───── RECORDS SUPPLIED

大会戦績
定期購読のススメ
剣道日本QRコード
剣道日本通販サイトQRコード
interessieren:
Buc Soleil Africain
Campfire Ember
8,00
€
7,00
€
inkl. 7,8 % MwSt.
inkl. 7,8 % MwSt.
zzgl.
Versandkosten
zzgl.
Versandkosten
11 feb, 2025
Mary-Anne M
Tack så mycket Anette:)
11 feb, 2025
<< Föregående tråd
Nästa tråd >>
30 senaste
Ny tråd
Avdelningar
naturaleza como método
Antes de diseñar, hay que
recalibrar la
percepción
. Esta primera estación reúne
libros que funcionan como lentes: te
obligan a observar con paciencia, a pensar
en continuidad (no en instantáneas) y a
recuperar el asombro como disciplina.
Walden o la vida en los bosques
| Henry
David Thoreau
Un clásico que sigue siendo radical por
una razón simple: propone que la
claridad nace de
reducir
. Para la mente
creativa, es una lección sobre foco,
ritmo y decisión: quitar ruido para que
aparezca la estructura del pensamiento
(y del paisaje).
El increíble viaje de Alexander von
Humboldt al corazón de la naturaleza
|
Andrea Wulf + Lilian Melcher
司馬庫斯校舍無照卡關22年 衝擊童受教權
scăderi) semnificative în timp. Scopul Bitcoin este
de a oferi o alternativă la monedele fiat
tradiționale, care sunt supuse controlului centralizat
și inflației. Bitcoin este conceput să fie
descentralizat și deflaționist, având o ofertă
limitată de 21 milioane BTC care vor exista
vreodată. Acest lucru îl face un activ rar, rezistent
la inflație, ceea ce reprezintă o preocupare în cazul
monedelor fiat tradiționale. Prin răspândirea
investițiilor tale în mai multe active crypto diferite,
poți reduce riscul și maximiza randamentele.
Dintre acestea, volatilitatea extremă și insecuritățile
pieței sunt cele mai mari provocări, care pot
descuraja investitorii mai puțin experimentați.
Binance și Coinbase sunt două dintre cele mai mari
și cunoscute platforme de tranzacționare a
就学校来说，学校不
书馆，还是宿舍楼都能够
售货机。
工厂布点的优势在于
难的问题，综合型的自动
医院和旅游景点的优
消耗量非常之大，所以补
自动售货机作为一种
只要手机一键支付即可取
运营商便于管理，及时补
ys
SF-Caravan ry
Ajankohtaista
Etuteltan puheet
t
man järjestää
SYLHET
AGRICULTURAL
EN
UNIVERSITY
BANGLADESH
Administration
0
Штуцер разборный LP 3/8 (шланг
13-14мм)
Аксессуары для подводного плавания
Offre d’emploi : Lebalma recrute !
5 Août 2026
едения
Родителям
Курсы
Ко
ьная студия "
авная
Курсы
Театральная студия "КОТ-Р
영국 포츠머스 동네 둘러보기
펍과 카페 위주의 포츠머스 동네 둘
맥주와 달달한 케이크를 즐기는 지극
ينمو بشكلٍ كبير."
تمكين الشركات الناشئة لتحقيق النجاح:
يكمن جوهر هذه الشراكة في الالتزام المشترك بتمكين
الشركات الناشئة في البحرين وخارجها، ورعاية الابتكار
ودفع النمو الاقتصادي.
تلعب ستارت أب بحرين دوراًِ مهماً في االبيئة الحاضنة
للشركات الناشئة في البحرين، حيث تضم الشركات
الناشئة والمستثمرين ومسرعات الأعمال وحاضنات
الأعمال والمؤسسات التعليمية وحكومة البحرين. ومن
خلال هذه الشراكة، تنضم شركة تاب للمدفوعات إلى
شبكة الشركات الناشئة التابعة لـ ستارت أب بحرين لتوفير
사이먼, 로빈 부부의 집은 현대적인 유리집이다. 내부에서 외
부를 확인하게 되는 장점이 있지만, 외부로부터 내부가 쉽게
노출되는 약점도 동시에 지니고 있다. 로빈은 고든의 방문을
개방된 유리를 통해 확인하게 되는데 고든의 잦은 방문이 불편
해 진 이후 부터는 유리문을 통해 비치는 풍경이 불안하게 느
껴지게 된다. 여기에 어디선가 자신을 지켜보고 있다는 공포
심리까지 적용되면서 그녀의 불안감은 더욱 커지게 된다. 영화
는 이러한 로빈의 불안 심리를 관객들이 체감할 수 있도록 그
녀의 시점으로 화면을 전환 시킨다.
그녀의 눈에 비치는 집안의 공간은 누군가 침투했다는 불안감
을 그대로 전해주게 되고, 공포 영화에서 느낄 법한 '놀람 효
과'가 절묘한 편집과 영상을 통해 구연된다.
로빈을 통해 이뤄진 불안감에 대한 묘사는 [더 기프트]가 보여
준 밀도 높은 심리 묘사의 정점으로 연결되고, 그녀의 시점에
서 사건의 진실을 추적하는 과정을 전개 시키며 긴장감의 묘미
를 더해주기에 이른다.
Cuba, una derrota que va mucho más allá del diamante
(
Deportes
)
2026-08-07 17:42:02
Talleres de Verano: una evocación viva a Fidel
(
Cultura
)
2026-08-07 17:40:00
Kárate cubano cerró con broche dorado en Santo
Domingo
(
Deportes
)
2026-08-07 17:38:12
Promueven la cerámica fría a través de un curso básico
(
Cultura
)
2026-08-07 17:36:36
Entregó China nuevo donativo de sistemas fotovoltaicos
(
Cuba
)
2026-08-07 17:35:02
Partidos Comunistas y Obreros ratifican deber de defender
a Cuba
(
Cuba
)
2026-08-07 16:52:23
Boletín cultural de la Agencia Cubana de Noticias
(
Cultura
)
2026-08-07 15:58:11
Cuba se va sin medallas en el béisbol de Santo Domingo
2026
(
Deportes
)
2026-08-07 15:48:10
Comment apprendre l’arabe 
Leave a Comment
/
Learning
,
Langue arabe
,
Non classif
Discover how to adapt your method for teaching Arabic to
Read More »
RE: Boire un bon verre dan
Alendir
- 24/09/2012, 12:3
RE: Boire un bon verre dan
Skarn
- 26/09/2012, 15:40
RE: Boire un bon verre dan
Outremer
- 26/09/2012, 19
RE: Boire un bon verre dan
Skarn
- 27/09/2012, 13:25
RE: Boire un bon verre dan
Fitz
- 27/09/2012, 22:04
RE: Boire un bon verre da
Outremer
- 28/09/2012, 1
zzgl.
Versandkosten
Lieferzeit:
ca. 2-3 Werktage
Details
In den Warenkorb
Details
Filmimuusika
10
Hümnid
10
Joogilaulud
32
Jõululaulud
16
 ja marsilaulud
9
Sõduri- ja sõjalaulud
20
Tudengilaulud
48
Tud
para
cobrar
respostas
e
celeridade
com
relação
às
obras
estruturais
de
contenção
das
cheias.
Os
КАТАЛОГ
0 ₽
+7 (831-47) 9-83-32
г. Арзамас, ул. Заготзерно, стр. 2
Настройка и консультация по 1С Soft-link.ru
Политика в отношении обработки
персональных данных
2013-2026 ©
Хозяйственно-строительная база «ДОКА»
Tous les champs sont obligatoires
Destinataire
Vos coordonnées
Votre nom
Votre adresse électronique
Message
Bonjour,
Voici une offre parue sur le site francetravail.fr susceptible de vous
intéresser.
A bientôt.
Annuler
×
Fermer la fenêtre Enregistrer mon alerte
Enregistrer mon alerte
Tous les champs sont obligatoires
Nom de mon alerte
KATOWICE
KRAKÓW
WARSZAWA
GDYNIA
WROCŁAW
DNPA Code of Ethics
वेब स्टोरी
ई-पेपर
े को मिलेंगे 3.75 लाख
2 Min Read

──────────

EXERCISE PROMPT: Reproduce exactly the lines of the records above from the one with "준 밀도 높은 심리 묘사의 정점으로 연결되고, 그녀의 시점에" to the one with "2026-08-07 17:35:02", both included, and leave out everything else.

REPLY:
준 밀도 높은 심리 묘사의 정점으로 연결되고, 그녀의 시점에
서 사건의 진실을 추적하는 과정을 전개 시키며 긴장감의 묘미
를 더해주기에 이른다.
Cuba, una derrota que va mucho más allá del diamante
(
Deportes
)
2026-08-07 17:42:02
Talleres de Verano: una evocación viva a Fidel
(
Cultura
)
2026-08-07 17:40:00
Kárate cubano cerró con broche dorado en Santo
Domingo
(
Deportes
)
2026-08-07 17:38:12
Promueven la cerámica fría a través de un curso básico
(
Cultura
)
2026-08-07 17:36:36
Entregó China nuevo donativo de sistemas fotovoltaicos
(
Cuba
)
2026-08-07 17:35:02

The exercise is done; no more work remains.